In this lecture, I will introduce methodologies and practical case studies of the application of machine learning techniques in advanced manufacturing, with a strong focus on the condition monitoring approaches.
In the first part, model-based, signal-based and knowledge-based algorithms and schemes for fault diagnosis and monitoring will be presented. In model-based approach a model of the system under monitoring is developed, and any deviation of measured signals from the model predictions is considered as a symptom of fault. Signal-based approaches rely on specific indicators extracted from specific signals. It is however in knowledge-based approaches that machine learning methods are more vastly employed.

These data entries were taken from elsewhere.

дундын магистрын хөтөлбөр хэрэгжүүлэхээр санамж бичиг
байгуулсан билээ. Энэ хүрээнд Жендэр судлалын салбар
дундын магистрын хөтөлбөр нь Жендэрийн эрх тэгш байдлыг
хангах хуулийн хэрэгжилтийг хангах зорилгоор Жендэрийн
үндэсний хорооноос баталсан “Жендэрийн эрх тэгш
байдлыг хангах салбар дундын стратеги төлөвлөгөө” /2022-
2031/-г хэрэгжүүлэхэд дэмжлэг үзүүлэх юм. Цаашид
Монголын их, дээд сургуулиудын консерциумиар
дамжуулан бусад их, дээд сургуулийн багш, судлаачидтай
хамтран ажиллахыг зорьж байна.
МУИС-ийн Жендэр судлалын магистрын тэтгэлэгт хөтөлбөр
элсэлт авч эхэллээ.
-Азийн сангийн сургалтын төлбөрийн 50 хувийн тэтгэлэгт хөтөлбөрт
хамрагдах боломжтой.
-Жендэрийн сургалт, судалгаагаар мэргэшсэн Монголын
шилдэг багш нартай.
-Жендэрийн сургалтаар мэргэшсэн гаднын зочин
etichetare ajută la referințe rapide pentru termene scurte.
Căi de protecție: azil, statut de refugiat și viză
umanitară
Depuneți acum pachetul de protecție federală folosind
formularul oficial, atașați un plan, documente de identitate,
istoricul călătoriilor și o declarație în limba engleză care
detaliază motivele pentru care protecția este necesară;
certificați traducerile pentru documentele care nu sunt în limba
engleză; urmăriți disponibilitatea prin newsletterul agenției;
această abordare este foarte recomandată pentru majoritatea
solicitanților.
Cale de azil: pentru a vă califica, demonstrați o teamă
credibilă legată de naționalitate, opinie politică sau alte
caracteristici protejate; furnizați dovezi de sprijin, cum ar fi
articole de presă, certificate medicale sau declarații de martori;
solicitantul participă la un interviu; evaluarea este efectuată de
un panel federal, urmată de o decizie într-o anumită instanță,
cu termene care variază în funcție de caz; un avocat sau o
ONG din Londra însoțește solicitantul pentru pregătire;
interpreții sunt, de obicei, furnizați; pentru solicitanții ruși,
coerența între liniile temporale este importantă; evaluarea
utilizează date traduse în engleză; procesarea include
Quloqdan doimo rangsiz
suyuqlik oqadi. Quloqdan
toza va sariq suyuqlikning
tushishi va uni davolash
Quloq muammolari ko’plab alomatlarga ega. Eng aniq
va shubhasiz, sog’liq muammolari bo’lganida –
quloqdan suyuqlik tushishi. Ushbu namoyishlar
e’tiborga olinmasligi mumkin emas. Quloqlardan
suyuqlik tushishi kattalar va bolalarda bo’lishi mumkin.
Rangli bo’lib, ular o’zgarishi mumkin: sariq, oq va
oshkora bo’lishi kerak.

The second part of the lecture is devoted to the presentation of industrial cases studies on the application of learning tools for condition monitoring in manufacturing. Three case studies will be presented: the monitoring of a flight electro-mechanical actuator, the monitoring of medium-voltage circuit breakers and the residual useful life (RUL) estimation of electrical valves.
Finally, I will present an overview of envisaged applications of the artificial intelligence in manufacturing with a higher-level perspective, that envisages the role of smart products, smart factories, and smart value chains.

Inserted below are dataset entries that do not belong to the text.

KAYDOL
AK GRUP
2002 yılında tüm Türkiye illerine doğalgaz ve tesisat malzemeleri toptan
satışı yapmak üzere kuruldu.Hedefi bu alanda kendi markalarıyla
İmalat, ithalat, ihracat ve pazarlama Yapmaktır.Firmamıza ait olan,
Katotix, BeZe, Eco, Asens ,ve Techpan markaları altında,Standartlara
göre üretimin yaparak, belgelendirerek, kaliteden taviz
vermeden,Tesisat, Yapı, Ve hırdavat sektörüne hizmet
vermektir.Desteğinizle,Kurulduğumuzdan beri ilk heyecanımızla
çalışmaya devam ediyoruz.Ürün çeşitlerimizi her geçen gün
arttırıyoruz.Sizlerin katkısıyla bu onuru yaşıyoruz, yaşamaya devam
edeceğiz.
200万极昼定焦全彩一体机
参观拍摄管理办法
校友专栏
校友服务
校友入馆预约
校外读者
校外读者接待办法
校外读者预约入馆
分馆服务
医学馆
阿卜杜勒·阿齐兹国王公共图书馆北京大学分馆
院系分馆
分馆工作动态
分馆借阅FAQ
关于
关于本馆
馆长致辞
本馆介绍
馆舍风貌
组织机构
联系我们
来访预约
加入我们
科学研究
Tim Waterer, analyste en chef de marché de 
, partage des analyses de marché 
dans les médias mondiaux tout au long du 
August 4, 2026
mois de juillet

Mirko Mazzoleni is assistant professor (RTD-A) at University of Bergamo, Italy, where he teaches the courses about system identification and data science. His research interests are on nonparametric system identification and fault diagnosis methods with the Control and Automation Laboratory at University of Bergamo. He is author of several scientific papers on the aforementioned topics and a Springer book titled “Electro-Mechanical Actuators for the More Electric Aircraft”. He actively contributed for european research projects on fault diagnosis methods for electro-mechanical actuators (FP7 CleanSky JTI HOLMES project and H2020 CleanSky2 JTI REPRISE project. He founded AISent srl, a start-up that engineers artificial intelligence solutions.